Le début des années 1950 est une période déterminante pour William Ronald. Fraîchement diplômé de l’École d’art de l’Ontario, celui-ci s’installe à New York afin d’étudier sous l’expressionniste abstrait Hans Hofmann, puis rentre à Toronto en 1953. Il fait partie des membres fondateurs du Groupe des Onze, collectif d’artistes à l’avant-garde du modernisme au Canada. La première exposition du Groupe, en 1954, est aussi la première exposition commerciale d’art abstrait d’envergure à Toronto. Réalisée en 1955, la toile intitulée Invasion est vraisemblablement inspirée de l’environnement urbain qui s’offre à la vue de Ronald au quotidien. Le peintre y restreint son usage de la couleur au noir, au marron et au blanc doux, auxquels s’ajoute un soupçon de bleu. Deux autres de ses toiles, In Dawn the Heart et Harlem Talk, réalisées en 1954 avant un nouveau séjour à New York, se caractérisent semblablement par une palette restreinte et sourde; toutefois, elles sont exécutées dans un style différent qui s’apparente davantage à un blitz qu’à une offensive planifiée.
Dans ces toiles, on ne distingue aucun point focal, seulement un équilibre et une uniformité d’ensemble qui résultent d’une touche constante. Dans celles qui suivront la même année – par exemple Pacific 231 –, en revanche, on anticipe déjà les gestes vigoureux qui font la particularité d’Invasion. Pour Ronald, l’art est un chemin où chaque oeuvre s’inscrit dans la lignée de la précédente et mène encore plus loin. Dans Invasion, on remarque que l’artiste a délaissé les coups de pinceau en staccato d’apparence aléatoire caractéristiques des tableaux de 1954 susmentionnés. Comparativement aux travaux antérieurs, où la couleur est appliquée par à-coups, la peinture y semble étalée de manière fluide, planifiée et méthodique selon une composition horizontale organisée et structurée. Il y a un ordre qui sous-tend le tableau, ordre qui n’était pas aussi palpable dans les compositions antérieures.
Avec ses énergiques traits blancs verticaux à la base qui rappellent vaguement le Parthénon, Invasion dénote presque une inclination pour l’architecture.

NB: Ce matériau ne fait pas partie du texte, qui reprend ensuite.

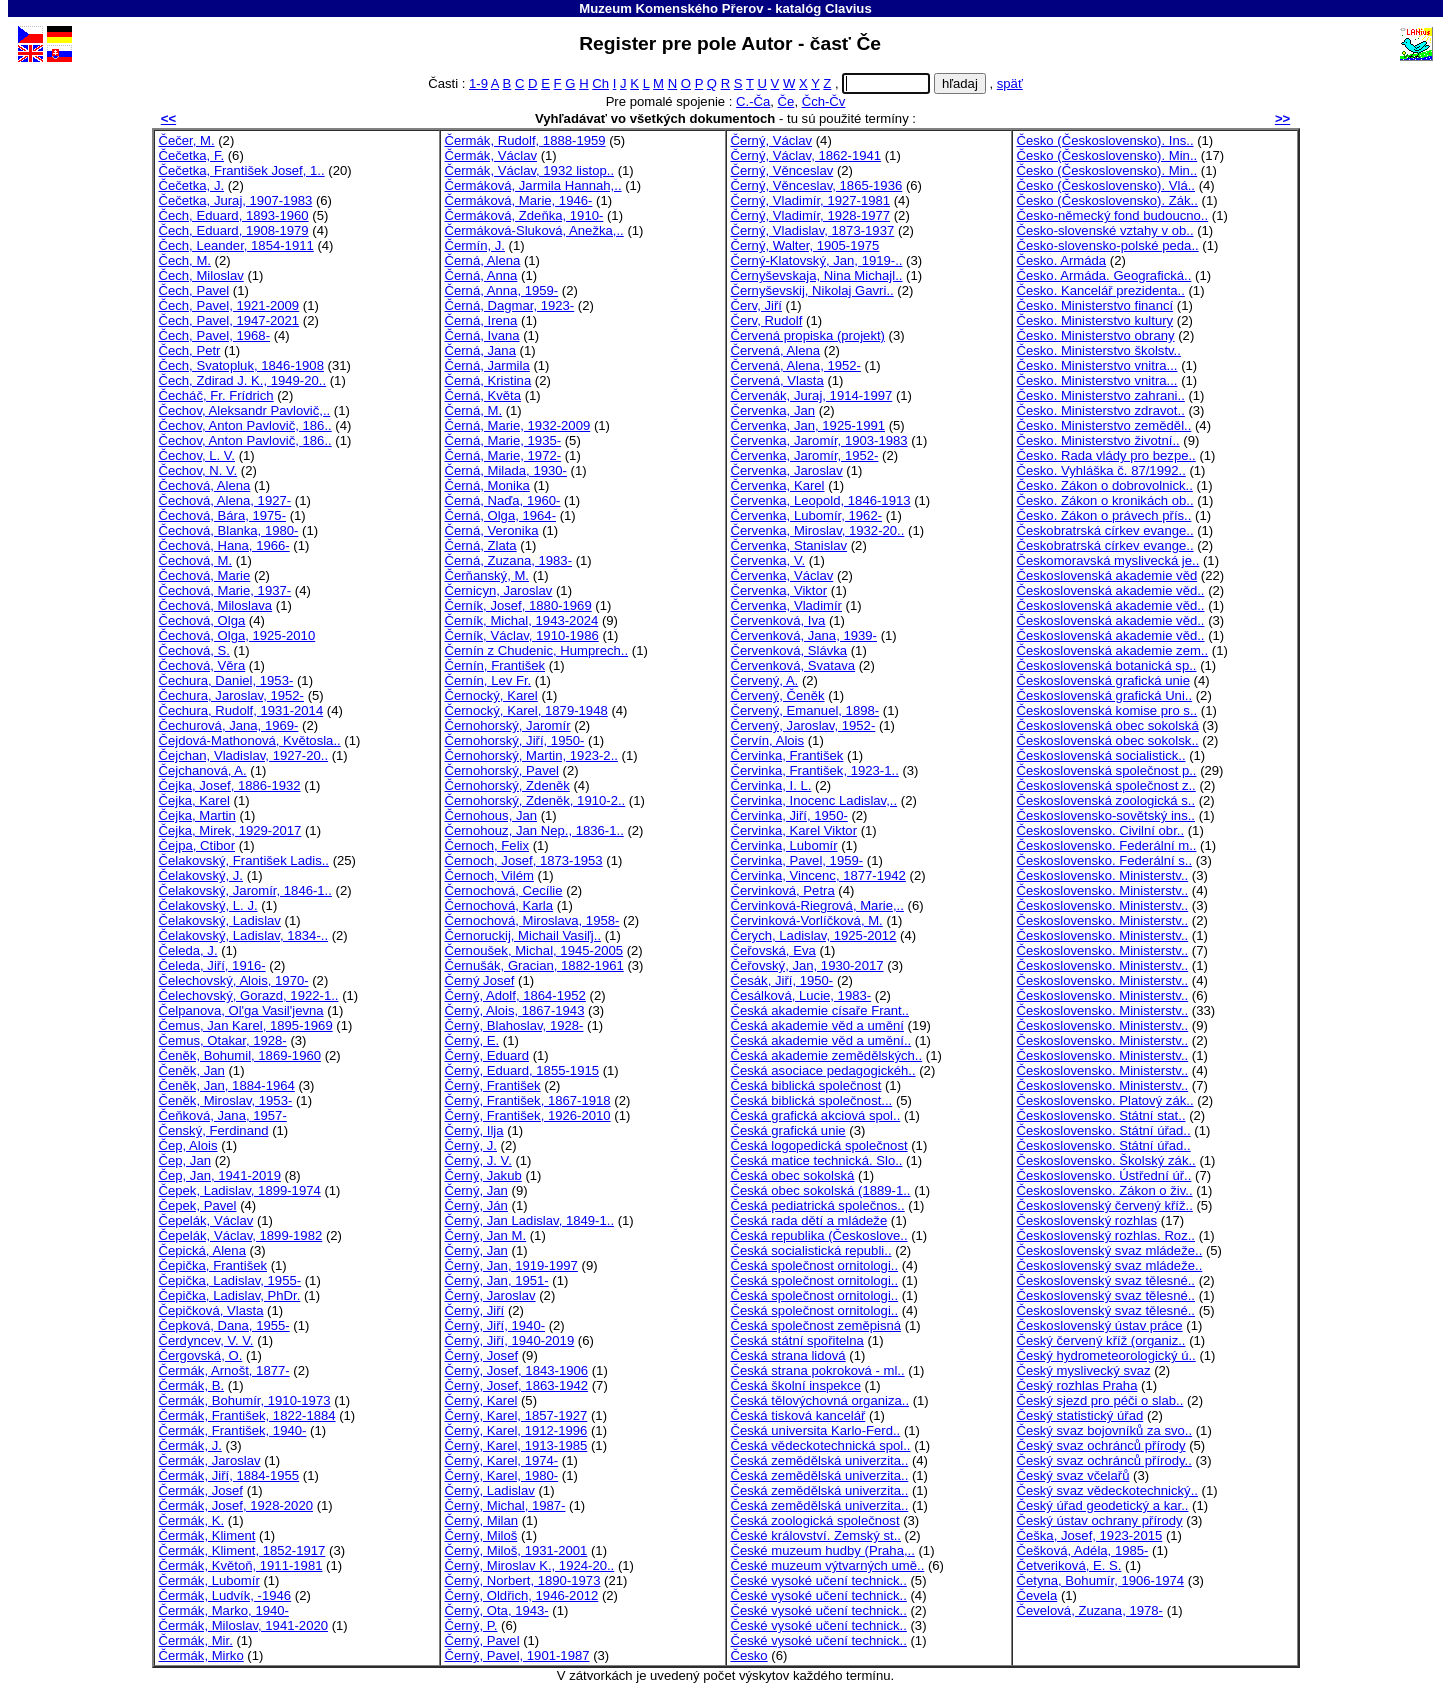 The height and width of the screenshot is (1691, 1451). What do you see at coordinates (1103, 875) in the screenshot?
I see `Československo. Ministerstv..` at bounding box center [1103, 875].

La toile ayant été réalisée à New York, on peut supposer que la construction de cette ville a influencé l’artiste torontois, à qui pourraient s’appliquer les paroles de John Donne : nul artiste n’est une île, en soi suffisante; tout artiste est une parcelle de ville. En 1955, Ronald s’apprête à réaliser une série d’oeuvres qui laissera sa marque avec ses motifs centraux. Invasion, coupée en deux par une large bande noire, en est d’ailleurs le précurseur. Ce motif central s’accentue dans les oeuvres subséquentes – par exemple Incendio #1 (1955), Central Black (1956) et Maya (1957) –, qui se succèdent rapidement et que les galeries, les musées et les collectionneurs s’arrachent à mesure que l’art de Ronald gagne en notoriété.